We have received multiple calls from around the country about overly restrictive hospital "no-visitor" policies. These policies often allow visitors for patients without disabilities, including infants, children, women giving birth, and those at the end of life, but prevent access to the support people necessary for patients with disabilities. These policies discriminate against patients who require communication and other disability-related supports that hospital staff simply are unable to provide—a significant portion of CommunicationFIRST's population.
Without these supports, patients with disabilities are unable to provide informed consent to their medical treatment and are denied an equal opportunity to benefit from the same treatment and services provided to patients without disabilities.
When patients are prevented from communicating essential health information like pain, hunger, thirst, or discomfort, they also receive inadequate care, which can lead to poor health outcomes and lead to potentially disastrous unintended consequences.
We have been tracking and analyzing the more "enlightened" of the state-wide policy guidance documents as they have emerged over the past month here.

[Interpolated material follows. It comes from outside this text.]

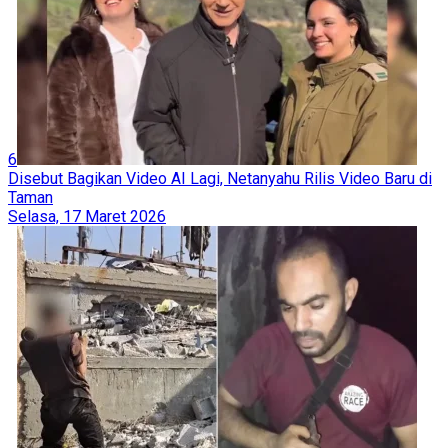
6
Disebut Bagikan Video AI Lagi, Netanyahu Rilis Video Baru di
Taman
Selasa, 17 Maret 2026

We have paired those abstract policies with the real-life experiences of patients around the country to create our own guidance document. Partnering with fellow disability rights organizations The Arc of the United States, Autistic Self Advocacy Network, Bazelon Center for Mental Health Law, Center for Public Representation, and Disability Rights Education and Defense Fund, we are pleased to release this Guidance Document here.
We hope this will help states and individual hospitals keep in mind their still-intact obligations under federal civil rights laws while taking appropriate measures to prevent the spread of the coronavirus.